© 2015 The Texas Lawbook.
By Janet Elliott
AUSTIN (Jan. 23) – Companies such as Life Partners that sell investments in the secondary life insurance market should be required to provide more information to potential investors, lawyers for the state of Texas and a group of investors told the Texas Supreme Court last week.
Information on how accurately companies calculate policyholders’ life expectancy would be available if the court determines that life settlements are subject to securities regulation, the attorneys said. A lawyer for the industry said investors have sufficient protection under existing laws if a life settlement product is marketed fraudulently.
The Jan. 15 arguments were delivered in two cases consolidated for oral argument. Both cases involve Life Partners Inc., a Waco company that buys life insurance policies from elderly and terminally ill policyholders and markets fractional interests in the policies as investments.
One case involves a group of investors who sued Life Partners in 2011 for allegedly engaging in a scheme to sell unregistered securities in violation of Texas law. The second case stems from a claim by the State Securities Board alleging the company was perpetrating securities fraud by using longer life expectancies when purchasing the policies and shorter life expectancies when marketing them to investors.

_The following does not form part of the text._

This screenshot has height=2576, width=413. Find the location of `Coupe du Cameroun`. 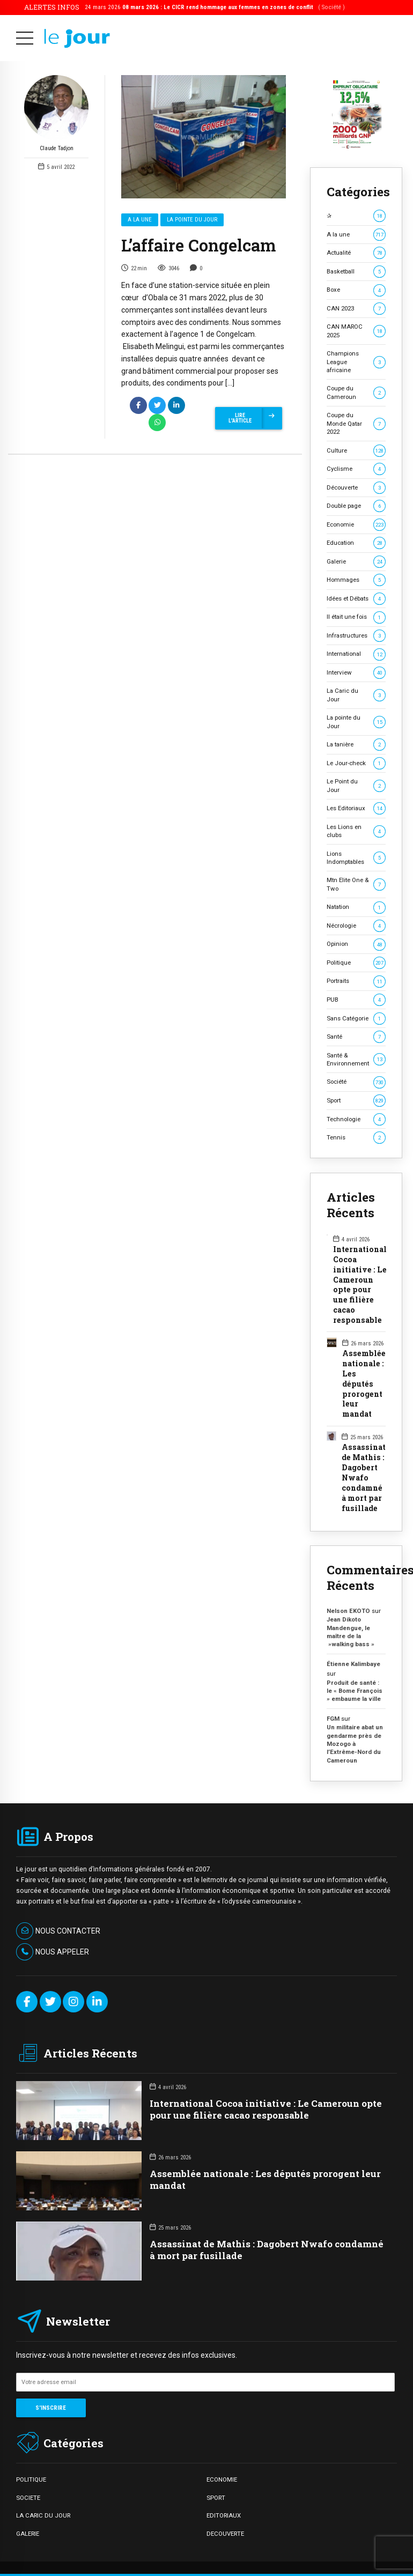 Coupe du Cameroun is located at coordinates (356, 392).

Life Partners on Jan. 21 filed for bankruptcy protection in Fort Worth while it appeals a $46 million federal court judgment against the company and two executive officers accused by the Securities and Exchange Commission of filing misleading financial statements.

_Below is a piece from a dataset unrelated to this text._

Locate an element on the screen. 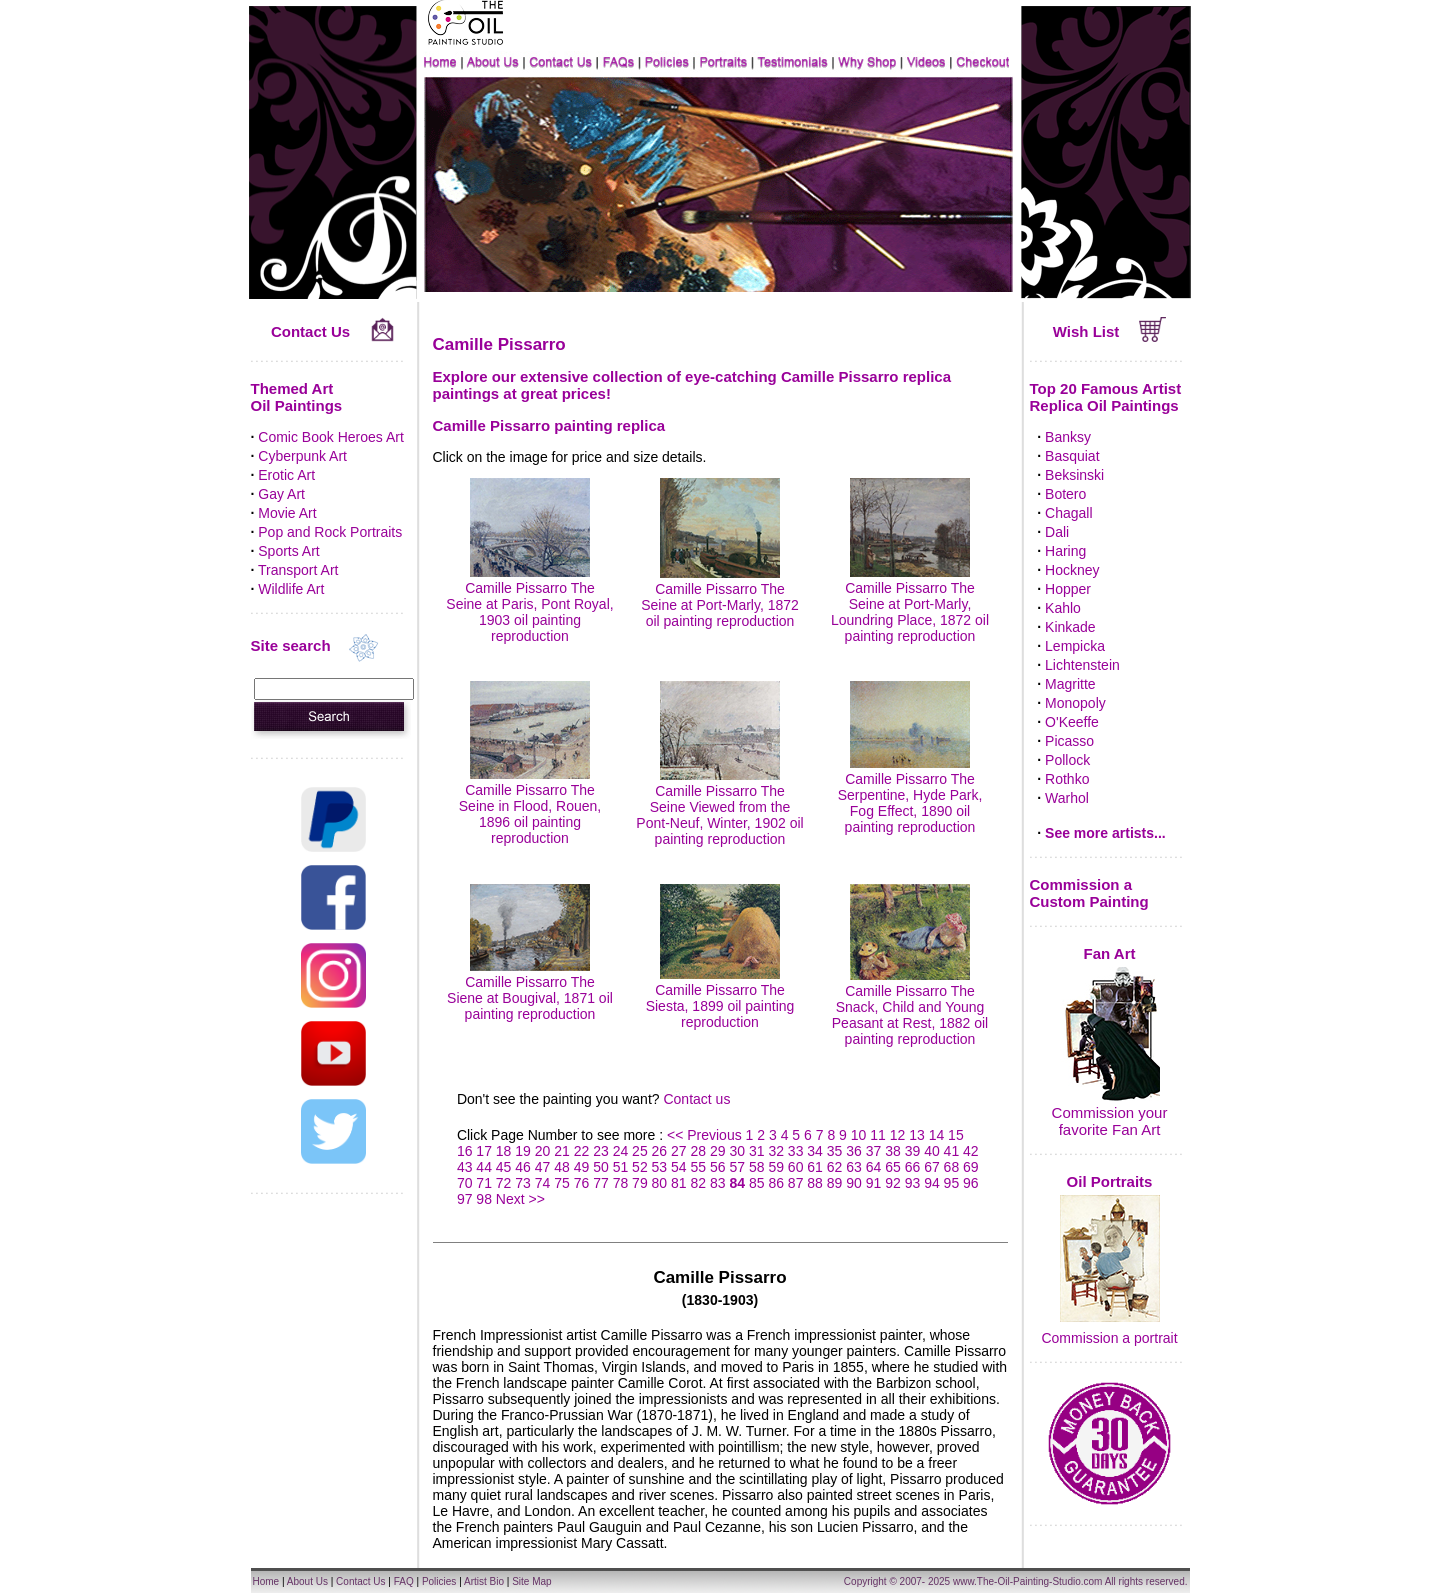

At the Texas Supreme Court, the issue is one of first impression and is expected to resolve a split in the lower appeals courts on the issue of whether life settlements should be regulated as securities.
The Howey Test
Many of the court’s questions focused on the timing of Life Partners’ activities and how those activities could affect the value of the policies. Justices also wanted to know whether the company’s activities after the policies are sold to investors is purely ministerial or more managerial.

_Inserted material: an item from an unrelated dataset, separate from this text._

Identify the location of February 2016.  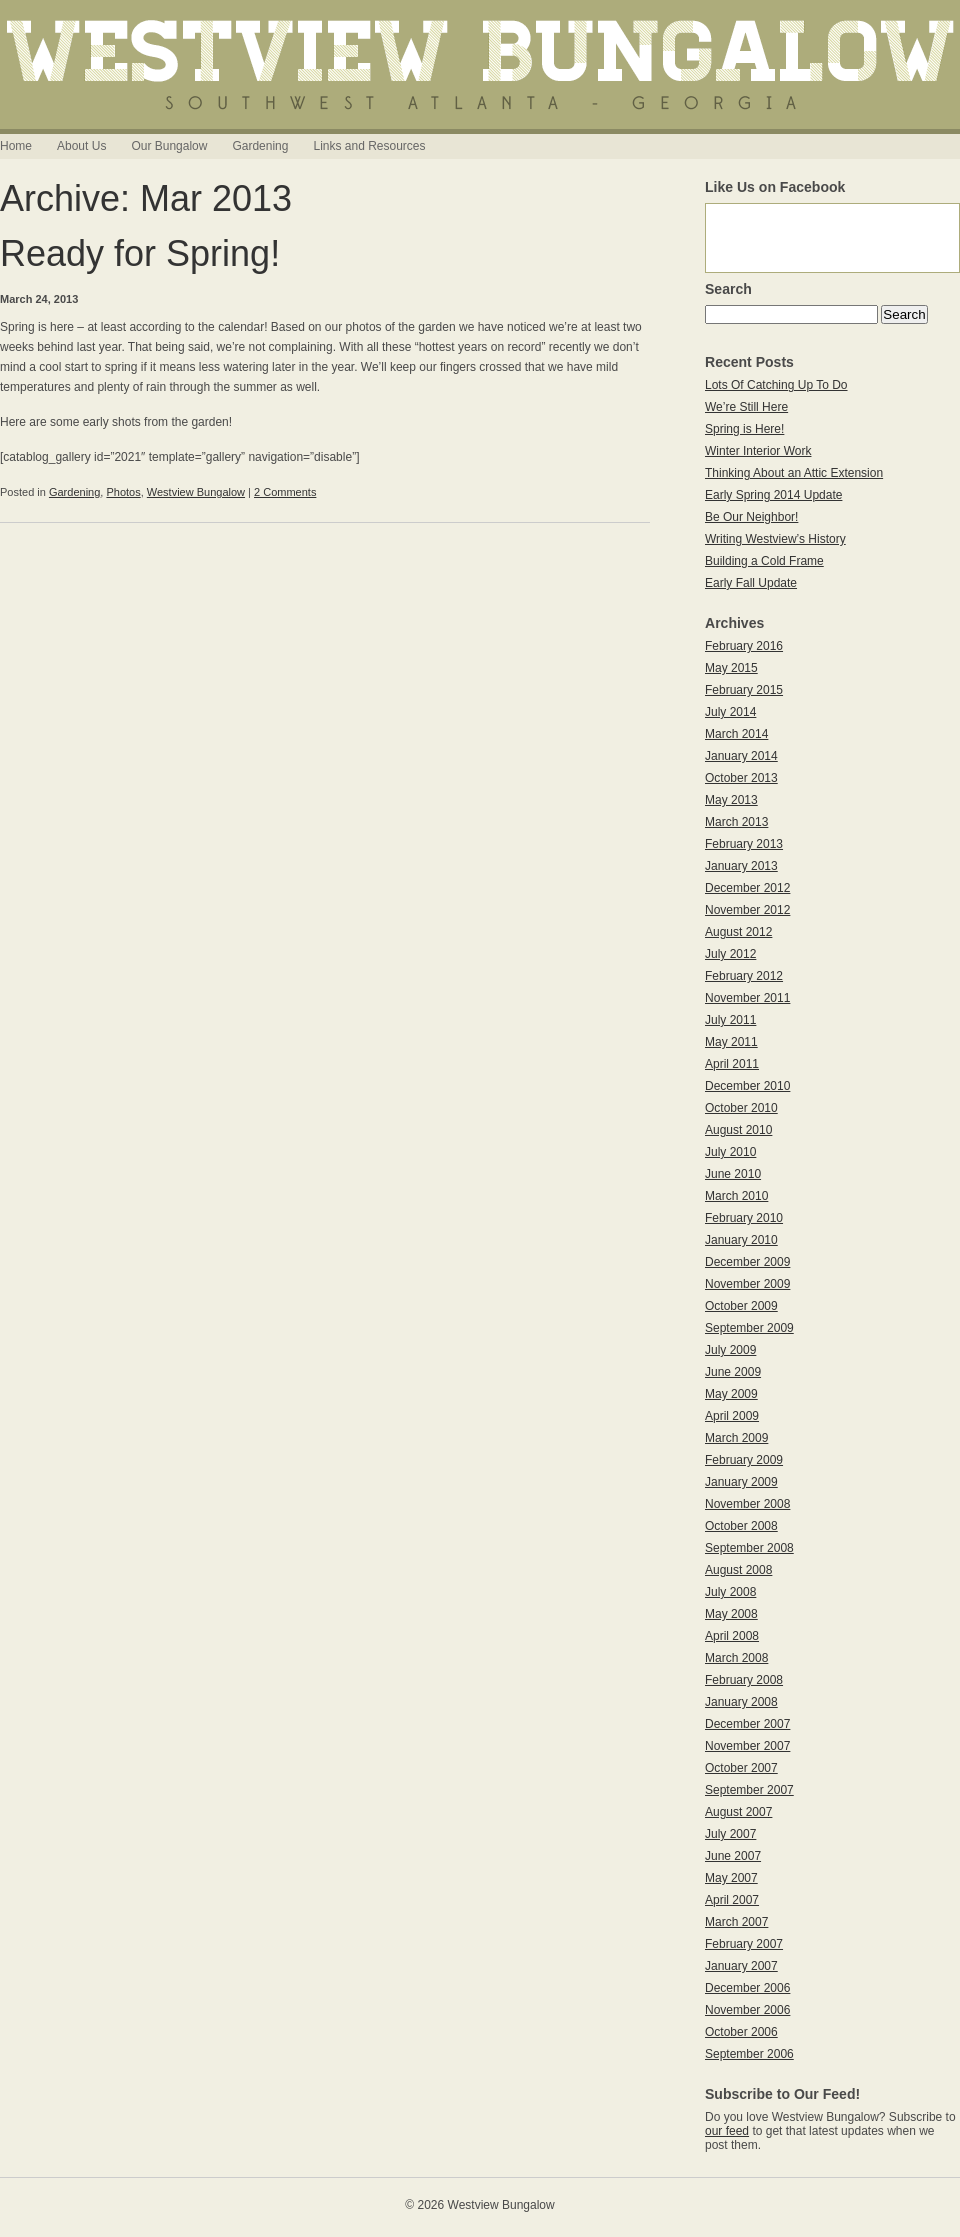 (744, 646).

The issue of what the company does to chose and value a life settlement could go to the question of whether life settlements should be considered investment contracts under the “Howey test,” a 1946 U.S. Supreme Court case. The four elements of the Howey test are (1) the investment of money through (2) a common enterprise that (3) provides an expectation of profits that (4) is derived solely through the efforts of others.
Justice Jeff Boyd noted that the activities of Life Partners in determining which policies to buy would seem to meet the Howey test.
Douglas Alexander, who represents the company, said Life Partners does exercise substantial effort in looking at a policyholder’s life expectancy and deciding whether to buy the policy. But he said those activities occur before the policies are sold to investors. Post-sale, he said, the company does nothing to increase the value of the policies and serves merely as a caretaker to pay premiums and monitor the health of the insured.
“That is not enough. That is not an enterprise,” Alexander said.
Robert T. Cain, Jr., who represents investors Michael and Janet Arnold, said the main issue in determining whether a policy will be a good investment is the initial life expectancy determination. But the Lufkin attorney said Life Partners also must make decisions about continuing to pay premiums if an insured lives longer than expected.
Assistant Texas Solicitor General Kristofer Monson said Life Partners should be regulated to improve transparency on issues such as its record of accurately estimating life expectancy.
“That’s definitely going to help people make better decisions about whether to invest in these vehicles,” Monson said.
The purpose of Howey’s “efforts of others” test is to protect investors who have neither information nor control and Life Partners’ investors meet that test, Monson said.
Insurance Code Provisions
Chief Justice Nathan Hecht asked Cain about provisions in the Texas Insurance Code that regulate transactions between policyholders and companies that buy the policies. “If that part is now so thoroughly regulated by the state, why should it be subject to securities regulations?” Hecht asked.
“That statute is addressed to protect the insured,” said Cain. “It does not address issues in our case of how profits are calculated and how life expectancy is calculated.”